Saved entries
[Start of section]

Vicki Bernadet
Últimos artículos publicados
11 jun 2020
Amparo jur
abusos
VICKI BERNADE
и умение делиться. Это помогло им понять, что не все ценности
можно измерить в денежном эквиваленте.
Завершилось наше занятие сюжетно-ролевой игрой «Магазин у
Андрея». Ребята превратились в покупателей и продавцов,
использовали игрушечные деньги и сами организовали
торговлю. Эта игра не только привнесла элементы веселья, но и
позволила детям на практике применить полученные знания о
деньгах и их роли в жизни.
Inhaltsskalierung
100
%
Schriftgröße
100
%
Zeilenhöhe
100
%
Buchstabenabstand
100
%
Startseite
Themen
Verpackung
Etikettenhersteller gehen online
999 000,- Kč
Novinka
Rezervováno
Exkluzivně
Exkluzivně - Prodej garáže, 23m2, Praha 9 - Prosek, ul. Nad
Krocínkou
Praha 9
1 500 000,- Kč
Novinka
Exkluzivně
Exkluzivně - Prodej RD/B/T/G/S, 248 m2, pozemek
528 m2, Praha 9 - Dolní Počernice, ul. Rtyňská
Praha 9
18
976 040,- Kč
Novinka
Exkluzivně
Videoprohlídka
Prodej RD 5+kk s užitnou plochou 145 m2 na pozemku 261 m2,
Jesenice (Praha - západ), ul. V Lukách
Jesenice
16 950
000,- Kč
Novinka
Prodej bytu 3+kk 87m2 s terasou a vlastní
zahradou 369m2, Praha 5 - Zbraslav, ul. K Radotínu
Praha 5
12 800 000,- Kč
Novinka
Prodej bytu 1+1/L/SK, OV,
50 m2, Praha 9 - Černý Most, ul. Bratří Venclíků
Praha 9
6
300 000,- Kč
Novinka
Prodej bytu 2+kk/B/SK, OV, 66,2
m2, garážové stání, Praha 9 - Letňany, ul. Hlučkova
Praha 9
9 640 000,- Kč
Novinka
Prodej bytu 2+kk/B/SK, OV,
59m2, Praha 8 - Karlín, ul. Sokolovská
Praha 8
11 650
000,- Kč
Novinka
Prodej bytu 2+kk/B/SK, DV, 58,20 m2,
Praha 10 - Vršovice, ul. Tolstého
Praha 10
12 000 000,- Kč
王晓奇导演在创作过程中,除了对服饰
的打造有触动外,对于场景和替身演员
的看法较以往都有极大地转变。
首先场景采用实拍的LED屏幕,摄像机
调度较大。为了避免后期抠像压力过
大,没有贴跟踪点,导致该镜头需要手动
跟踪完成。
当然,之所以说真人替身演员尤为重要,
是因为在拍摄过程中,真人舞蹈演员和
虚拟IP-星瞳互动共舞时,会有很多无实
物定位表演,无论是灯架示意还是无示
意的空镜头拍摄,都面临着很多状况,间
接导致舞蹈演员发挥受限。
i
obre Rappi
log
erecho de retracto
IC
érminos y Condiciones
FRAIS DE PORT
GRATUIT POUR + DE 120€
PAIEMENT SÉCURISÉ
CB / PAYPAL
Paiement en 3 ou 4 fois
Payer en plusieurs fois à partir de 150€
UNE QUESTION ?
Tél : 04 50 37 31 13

[End of section]

REQUIRED ACTION -
Every line above in which the word "fois" occurs needs to be copied.

RESPONSE TO THE TASK -
Paiement en 3 ou 4 fois
Payer en plusieurs fois à partir de 150€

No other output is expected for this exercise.